Como mujer nacida en Ibagué, con experiencia directa en el trabajo territorial, puedo afirmar que las regiones necesitan menos polarización y más soluciones. Necesitamos que el gobierno mire el país desde el territorio, no desde los muros del Palacio de Nariño. La paz total, que en el discurso suena como el gran proyecto del cuatrienio, no se construye con consultas costosas ni con discursos, sino con inversión real en los territorios más olvidados: en nuestras veredas del Tolima, en el Catatumbo, en el Chocó, en La Guajira…
¿Cuáles son las prioridades que como país debemos asumir?
• Infraestructura social básica: Hay comunidades en donde aún se caminan horas para llegar a una escuela o a un puesto de salud. Las vías terciarias, la electrificación rural y el acceso a internet deben ser prioridad.
• Inversión en educación técnica y superior para jóvenes rurales, especialmente en regiones que han sido históricamente golpeadas por el conflicto armado. Un joven con oportunidades no cae fácilmente en las redes de economías ilegales.
• Fortalecimiento de la economía campesina y popular: programas como compras públicas locales, acceso al crédito y asistencia técnica real y continua.
• Salud digna: no podemos seguir tolerando que personas mueran esperando una cita médica. El sistema necesita una reforma estructural que piense en el paciente, no en los intereses burocráticos.
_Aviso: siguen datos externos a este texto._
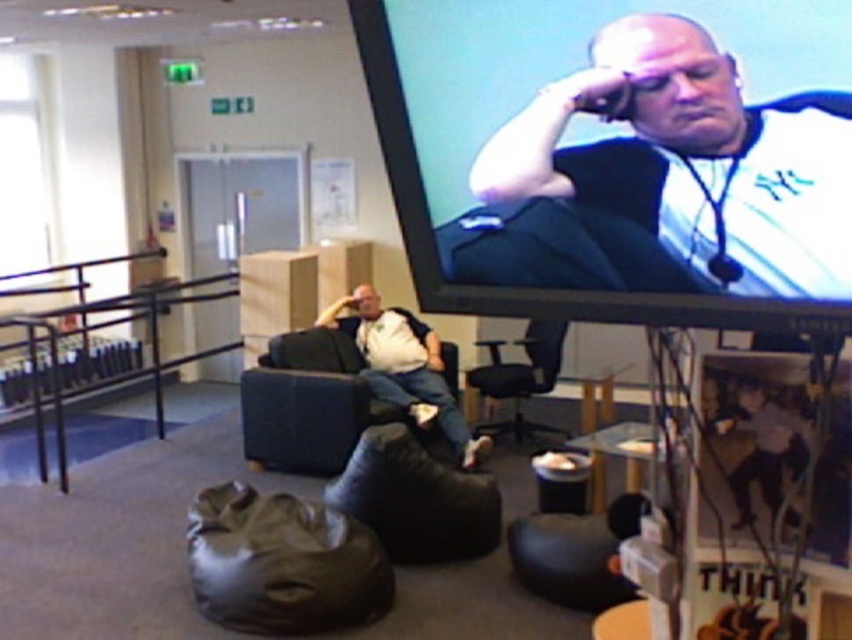 Can you confirm if matte black jacket at upper right is wider than white matte shirt at center?

No.

Who is positioned more to the right, matte black jacket at upper right or white matte shirt at center?

Positioned to the right is matte black jacket at upper right.

The width and height of the screenshot is (852, 640). I want to click on matte black jacket at upper right, so [x=666, y=177].

I want to click on matte black jacket at upper right, so click(666, 177).

In the scene shown: Does matte black jacket at upper right have a greater height compared to black fabric armchair at center?

No.

Can you confirm if matte black jacket at upper right is bigger than black fabric armchair at center?

Incorrect, matte black jacket at upper right is not larger than black fabric armchair at center.

The image size is (852, 640). In order to click on matte black jacket at upper right in this screenshot , I will do `click(666, 177)`.

At what (x,y) coordinates should I click in order to perform the action: click on matte black jacket at upper right. Please return your answer as a coordinate pair (x, y). Looking at the image, I should click on (666, 177).

Between point (240, 592) and point (534, 348), which one is positioned behind?

Positioned behind is point (534, 348).

Is dark brown leather bean bag at lower center thinner than black fabric armchair at center?

In fact, dark brown leather bean bag at lower center might be wider than black fabric armchair at center.

Who is more forward, [232,624] or [476,394]?

Point [232,624]

I want to click on dark brown leather bean bag at lower center, so click(x=281, y=563). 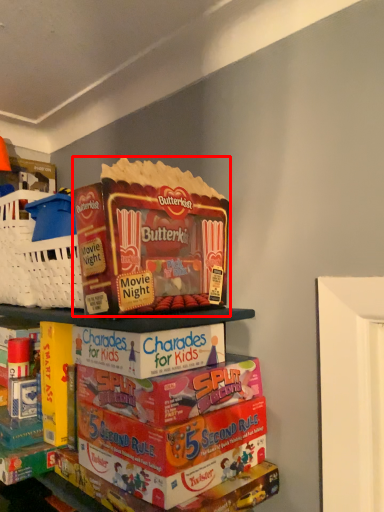 Question: Observing the image, what is the correct spatial positioning of product (annotated by the red box) in reference to shelf?

Choices:
 (A) left
 (B) right

Answer: (A) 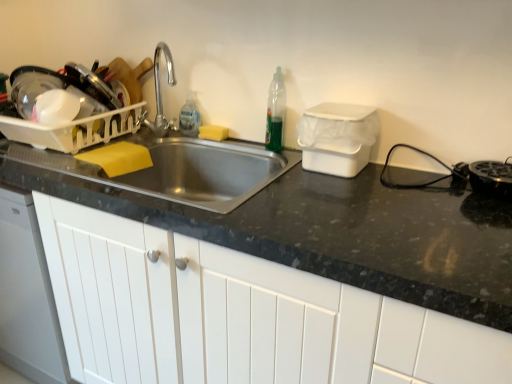 You are a GUI agent. You are given a task and a screenshot of the screen. Output one action in this format:
    pyautogui.click(x=<x>, y=<y>)
    Task: Click on the vacant space that's between green translucent bottle at upper right, the first bottle viewed from the front, and yellow sponge at sink
    This screenshot has height=384, width=512.
    Given the screenshot: What is the action you would take?
    pyautogui.click(x=243, y=142)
• Articulación real entre gobierno nacional y gobiernos locales: Las decisiones deben consultarse con los alcaldes, gobernadores, liderazgos sociales y comunitarios. El centralismo ha demostrado ser ineficiente. Colombia no es solo Bogotá.
La democracia se fortalece con diálogo y construcción colectiva, no con la polarización permanente. Un país no se gobierna en contra de nadie, sino con todos. Empresarios, campesinos, indígenas, estudiantes, mujeres, trabajadores, pensionados: todos hacen parte del mismo proyecto de nación.
Y es por eso, que el nuevo Congreso 2026, debe contar con liderazgos de base que tengan una voz crítica, pero sobre todo propositiva. Una voz que proponga puentes, no trincheras. Una voz que ponga en el centro al territorio, a las regiones, a lo que somos como país más allá de la coyuntura política.
En este momento, no necesitamos más campañas disfrazadas, necesitamos liderazgo que escuche, conecte y construya. Porque gobernar no es marchar: es transformar.